In January of 1938 the Amalgamated (the C.I.O. affiliate which filed the- charges herein) was organized and undertook a membership campaign. Harold Bay, who at first had shown an interest in the A.F.L., joined the C.I.O. and wore the C.I.O. button to work. When foreman Gerdes saw the button on Bay, he said “Hello, Bayinski.” Employee Joseph Koepeck also joined the C.I.O., and he was warned by foreman Bert Meeks that he “would get fired if I [he] ever talked union around here.” On the first day that he wore his button, Dunkelberger called him in the office and said to him: “I heard you was down there [in *630the machine shop] soliciting members for the C.I.O. * * *. I’ll give you one more chance. Now, get back up there and get to work, and I don’t want to hear any more agitation from you.”

Indeed the facts set out above are not consistent with Dunkelberger’s testimony that respondent was “absolutely neutral,” but we must accept what the Board has stamped with approval and credence. It is manifest from these facts, and from the reasonable inferences flowing therefrom, that the Association was not the product of the employees' free choice “because the Company had interfered to impair their freedom.” New Idea, Inc. v. National Labor Relations Board, 7 Cir., 117 F.2d 517, 523, and National Labor Relations Board v. New Era Die Co., 3 Cir., 118 F.2d 500. As the triers of fact we would have had some doubt that the employees were “acting for him [the employer] rather than for themselves,” Ballston-Stillwater Knitting Co. v. National Labor Relations Board, 2 Cir., 98 F.2d 758, 762, but as the reviewers of fact we can not say that the Board was wrong in doing what it did. Certainly the respondent’s conduct can not be described as the “utmost of honest neutrality.” Valley Mould & Iron Corp. v. National Labor Relations Board, 7 Cir., 116 F.2d 760, 764.

We are satisfied that the facts set out above furnish substantial evidence for the Board’s findings, and that the Board properly concluded that the Association was merely a reflection of the respondent’s interference. Nor is our conclusion in this matter any the less valid because a majority of the employees present at the October 9 meeting voted for an independent union. National Labor Relations Board v. Link-Belt Co., 311 U.S. 584, 588, 61 S.Ct. 358, 85 L.Ed. 368.

After reviewing the record relating to the discriminatory discharge of George Carlson, we are of the opinion that the Board’s finding in this regard is supported by the evidence. At first Carlson had joined the Association but in December of 1937 he dropped out. Foreman Gerdes urged him to rejoin the Association, but instead he joined the C.I.O. union in January of 1938 and became its first secretary. When Gerdes saw Carlson wearing his C.I. O. button at work, he accosted Carlson with an obscene epithet. Carlson continued his C.I.O. activities and served as secretary, treasurer and member of the bargaining committee. On May 21, 1938, he was discharged for writing a remark on the recently painted inner door of the factory toilet, the remark obscenely characterizing the paint job. Carlson confessed to the indecent scribbling upon Gerdes’ promise to forget the incident, and then offered to erase the remark which had been written with a pencil.

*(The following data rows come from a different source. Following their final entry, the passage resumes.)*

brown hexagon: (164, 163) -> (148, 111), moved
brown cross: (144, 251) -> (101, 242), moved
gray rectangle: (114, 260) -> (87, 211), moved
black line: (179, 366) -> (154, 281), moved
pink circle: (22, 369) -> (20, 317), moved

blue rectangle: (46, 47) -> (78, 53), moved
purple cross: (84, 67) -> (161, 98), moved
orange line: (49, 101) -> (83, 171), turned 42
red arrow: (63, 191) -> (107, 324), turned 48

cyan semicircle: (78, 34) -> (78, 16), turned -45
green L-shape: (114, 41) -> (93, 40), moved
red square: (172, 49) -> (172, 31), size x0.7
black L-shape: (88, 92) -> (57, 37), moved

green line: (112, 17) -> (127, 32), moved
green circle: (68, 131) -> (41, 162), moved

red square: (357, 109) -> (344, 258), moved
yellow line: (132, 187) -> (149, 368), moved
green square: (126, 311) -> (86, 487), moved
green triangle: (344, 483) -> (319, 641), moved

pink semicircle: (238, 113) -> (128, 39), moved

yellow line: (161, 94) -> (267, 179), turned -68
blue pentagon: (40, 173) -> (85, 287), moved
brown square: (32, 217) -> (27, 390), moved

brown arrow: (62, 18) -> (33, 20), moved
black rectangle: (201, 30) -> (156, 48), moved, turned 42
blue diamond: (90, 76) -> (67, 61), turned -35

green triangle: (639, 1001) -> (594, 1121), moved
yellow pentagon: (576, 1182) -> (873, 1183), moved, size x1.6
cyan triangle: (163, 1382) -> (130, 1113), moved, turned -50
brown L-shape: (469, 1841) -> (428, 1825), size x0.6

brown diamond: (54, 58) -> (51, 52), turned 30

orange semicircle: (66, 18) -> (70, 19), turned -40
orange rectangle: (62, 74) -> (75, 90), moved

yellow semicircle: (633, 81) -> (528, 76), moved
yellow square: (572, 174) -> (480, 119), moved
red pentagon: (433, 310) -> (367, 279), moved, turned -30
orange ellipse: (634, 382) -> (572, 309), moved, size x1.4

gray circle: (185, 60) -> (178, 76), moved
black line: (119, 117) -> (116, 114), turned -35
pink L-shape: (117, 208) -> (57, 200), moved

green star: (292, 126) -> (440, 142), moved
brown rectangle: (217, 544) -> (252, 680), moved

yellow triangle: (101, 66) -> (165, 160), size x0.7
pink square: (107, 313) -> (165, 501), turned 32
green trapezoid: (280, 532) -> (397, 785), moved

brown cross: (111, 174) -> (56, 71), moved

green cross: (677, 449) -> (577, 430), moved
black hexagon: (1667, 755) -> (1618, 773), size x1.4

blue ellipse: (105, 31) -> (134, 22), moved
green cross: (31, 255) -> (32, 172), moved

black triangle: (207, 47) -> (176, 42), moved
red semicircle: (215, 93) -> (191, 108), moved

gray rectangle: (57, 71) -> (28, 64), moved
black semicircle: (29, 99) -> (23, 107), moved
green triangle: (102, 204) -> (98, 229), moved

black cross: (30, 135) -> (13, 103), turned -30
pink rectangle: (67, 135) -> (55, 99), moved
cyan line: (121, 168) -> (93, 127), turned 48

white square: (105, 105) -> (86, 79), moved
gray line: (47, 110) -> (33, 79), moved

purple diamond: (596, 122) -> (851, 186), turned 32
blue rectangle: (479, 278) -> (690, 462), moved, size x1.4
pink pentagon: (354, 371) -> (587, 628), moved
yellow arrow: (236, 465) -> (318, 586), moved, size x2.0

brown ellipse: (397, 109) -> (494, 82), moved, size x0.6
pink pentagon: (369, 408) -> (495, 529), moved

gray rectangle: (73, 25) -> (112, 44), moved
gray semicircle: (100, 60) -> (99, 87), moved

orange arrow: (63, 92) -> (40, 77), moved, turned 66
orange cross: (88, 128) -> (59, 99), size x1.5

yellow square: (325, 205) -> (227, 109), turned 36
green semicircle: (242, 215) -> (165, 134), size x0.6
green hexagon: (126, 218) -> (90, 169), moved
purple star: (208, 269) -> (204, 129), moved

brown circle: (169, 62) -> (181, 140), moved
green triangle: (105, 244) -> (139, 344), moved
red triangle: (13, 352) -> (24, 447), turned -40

The record discloses that the toilets in respondent’s factory were repainted periodically but that for years it was characteristic behavior on the part of the employees to inscribe the inner walls and doors with indecent markings. In the past the management had often requested desistance of its employees, but at no time had it indicated that such scribbling in the toilets constituted an offense warranting the discharge penalty. Never before had the respondent undertaken to discharge an employee for such conduct, and evidence pertaining to two previous incidents, obviously not comparable, can not be viewed as a precedent for the discharge. Under all the circumstances, we can not say that the Board was unreasonable and erred in its conclusion that Carlson was in fact discharged because of his union activities, especially if we take in consideration the respondent’s hostility to outside unions, Carlson’s C.I.O. partisanship, and the unconvincing nature of the reason given for the discharge of an employee of 5 years’ standing.

We conclude therefore that the Board’s order, with the modifications soon , to be described, is valid and proper.

Respondent points out that paragraph 1 (e) of the order falls squarely within the reasoning of National Labor Relations Board v. Express Publishing Co., 61 S.Ct. 693, 700, 85 L.Ed. -. We think, however, that the general injunctive order is clearly proper, since the record reveals “persistent attempts by varying methods to interfere with the right of self-organization.” Express Publishing Co. case, supra, page 700 of 61 S.Ct. and American Enka Corp. v. National Labor Relations Board, 4 Cir., 119 F.2d 60. Cf. National Labor Relations Board v. Calumet Steel Division of Borg-Warner Corp., 7 Cir., 121 F.2d 366, decided by this Court June 12, 1941.

However, the “work-relief provision” in paragraph 2(b) of the order is in excess of the Board’s powers. Republic Steel Corp. v. National Labor Relations Board, 311 U.S. 7, 12, 61 S.Ct. 77, *63185 L.Ed. 6. Paragraph 2(b) of the order shall be modified by the deletion of the following language: “and pay over the amount so deducted to the appropriate fiscal agency of the Federal, State, county, municipal, or other government or governments which supplied the funds for such work-relief projects.” In addition, the order disestablishing the Association must be “without prejudice to the rights of employees, if they should see fit, to seek in a proper proceedings certification of another bargaining agent.” National Labor Relations Board v. Aluminum Products Co., 7 Cir., 120 F.2d 567 decided by this court March 4, 1941. See also Heinz Co. v. National Labor Relations Board, 311 U.S. 514, 523, 61 S.Ct. 320, 85 L.Ed. 309.






Concurrence Opinion

MAJOR, Circuit Judge

(concurring in part).

In the main I concur in the opinion. I dissent from that part, however, which sustains the Board’s conclusion relative to the alleged discriminatory discharge of George Carlson, and to Paragraph 1(e) of the order.

In my opinion the evidence discloses sufficient justification for the discharge of Carlson. In fact, this is tacitly conceded by the Board in its brief, wherein it states: “ * * * It must be kept in mind that the question is not whether respondent would have been justified in discharging Carlson for the reason asserted. * * * ” The question, as stated by the Board, is whether it was justified in concluding that “he was in fact discharged because of his Union activities rather than for the reasons advanced by respondent.” It must be remembered that the burden was on the Board to establish its theory. Its conclusion is based solely upon inference drawn from the general situation upon which it relies to overcome respondent’s theory, supported by direct, positive and undisputed evidence. The inference thus indulged in must, in my opinion, give way and is not sufficient to sustain the Board’s theory in face of direct evidence supporting a different theory. Assuming that the evidence furnishes equal support to both theories, a charitable assumption in favor of the Board, yet it has not sustained the burden required by law. Proof of two theories equally compatible does not prove either.

Paragraph 1(e) of the Board’s order is, as I view the matter, so broad and sweeping’in its terms that it should be eliminated. It is difficult to conceive any character of unfair labor practice denounced by the Act which would not come within the general prohibition of this section. It includes acts wholly unrelated to the charge and findings of the Board. Furthermore, other paragraphs of the order cover the acts complained of, as well as those closely related thereto.